5) sulla vostra decisione di guidare l’attacco aereo della NATO alla Yugoslavia nel 1999 per ‘salvare’ il Kosovo dagli artigli serbi, salvo poi sostituire agli artigli di Milosevic i vostri. Sono recenti le rivelazioni fatte in seno al Defence Select Committee britannico secondo cui negli accordi di pace di Rabouillet, rigettati dal leader serbo, fu segretamente e appositamente inserita una clausola chiamata Annex B che prevedeva l’occupazione militare di tutta la Yugoslavia proprio per causare l’inevitabile rifiuto di Belgrado. Questo perché il Kosovo, Paese immensamente ricco di minerali, doveva divenire terra “ad economia di Libero Mercato” dove era imprescindibile la rapida “privatizzazione di tutti i beni statali” , secondo quanto recitano gli articoli 1 e 2 del capitolo 4 di Rambouillet, cosa che senza Milosevic sarebbe accaduta assai più rapidamente. Ergo i bombardamenti e questo spiega anche perché le forze aeree NATO sotto la vostra guida distrussero in Kosovo solo 14 carri armati serbi, ma colpirono ben 372 aree industriali statali (nessuna privata o di proprietà straniera). Il più formidabile blitz delle forze NATO in Kosovo si registrò al termine dei bombardamenti quando 2.900 soldati invasero il complesso minerario di Trepca, valore di mercato di 5 miliardi di dollari, espellendone il management di Stato e i lavoratori. Uno dei primi atti legislativi della nuova amministrazione ONU (Unmik) fu di abolire la legge sulle privatizzazioni del 1997 per permettere la proprietà straniera al 70% di qualsiasi industria statale con solo il 15% riservato ai lavoratori. A gestire il bottino di guerra fu lasciata la Kosovo Trust Agency (KTA) che ha di fatto svenduto il Kosovo a pezzetti ai migliori offerenti stranieri.
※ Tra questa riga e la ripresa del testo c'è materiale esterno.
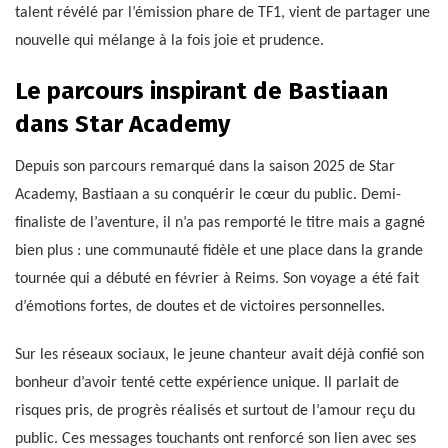
talent révélé par l’émission phare de TF1, vient de partager une
nouvelle qui mélange à la fois joie et prudence.
Le parcours inspirant de Bastiaan
dans Star Academy
Depuis son parcours remarqué dans la saison 2025 de Star
Academy, Bastiaan a su conquérir le cœur du public. Demi-
finaliste de l’aventure, il n’a pas remporté le titre mais a gagné
bien plus : une communauté fidèle et une place dans la grande
tournée qui a débuté en février à Reims. Son voyage a été fait
d’émotions fortes, de doutes et de victoires personnelles.
Sur les réseaux sociaux, le jeune chanteur avait déjà confié son
bonheur d’avoir tenté cette expérience unique. Il parlait de
risques pris, de progrès réalisés et surtout de l’amour reçu du
public. Ces messages touchants ont renforcé son lien avec ses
6) sulla privatizzazione della guerra USA in Iraq, con le torture di Abu Ghraib e annessi orrori resi possibili quando il Democratic Leadership Council approdò alla presidenza degli Stati Uniti nel 1992-3 con Bill Clinton e proprio te, Al Gore. Tu in particolare (Nobel per la Pace, sic) hai dato il via a una privatizzazione della Difesa a rotta di collo, che però non fu regolata (e ancora non lo è) dalle leggi del Libero Mercato, come si potrebbe pensare, ma sovente secondo la regola dei contratti No-bid Cost-plus, dove l’appalto è assegnato dall’alto e senza gara, mentre i costi sono rimborsati alla ditta prescelta semplicemente in base alle sue dichiarazioni di spesa, e senza che alcuna Authority statale possa controllare alcunché. Una vostra Tangentopoli così definita: “Hanno creato un sistrema stalinista per remunerare i loro vassalli… questo è un manicomio alla deriva” (commento di Robert Greenwald, autore di Iraq For Sale: The War Profiteers, nella sua testimonianza presso il House Appropriation Committee del Congresso americano).

7) sul favore che tu e Clinton avete fatto agli speculatori petroliferi passando le leggi che permettono a questi avvoltoi di speculare sul prezzo del greggio selvaggiamente e fuori dal controllo della Commodities Future Trading Commission USA; naturalmente a spese nostre e soprattutto dei poveracci del mondo… e, oh!, dimenticavo Al, a spese dell’ambiente.

8) sulla deregolamentazione dei mercati finanziari promossa a rotta di collo da te e da Clinton con l’approvazione delle leggi Gramm-Leach-Bliley e Commodity Futures Modernization, che sono la causa prima e diretta della catastrofe finanziaria che ha mandato in rovina milioni di famiglie nel mondo dal 2008 a oggi (Italia inclusa), e che ha indebitato gli Stati occidentali con le banche criminali che voi avete liberalizzato a suon di almeno 23 mila! miliardi di dollari (Italia inclusa).

Ok Al, attendo la chiamata e il contratto di Current TV. Paolo Barnard

p.s. passate questo pezzo alla platea delle ‘belle anime’ adoranti italiane che si sono bevuti da soliti tonti sto uomo indecente. Ma non potrebbero arrivarci da soli a capire chi è un vicepresidente americano?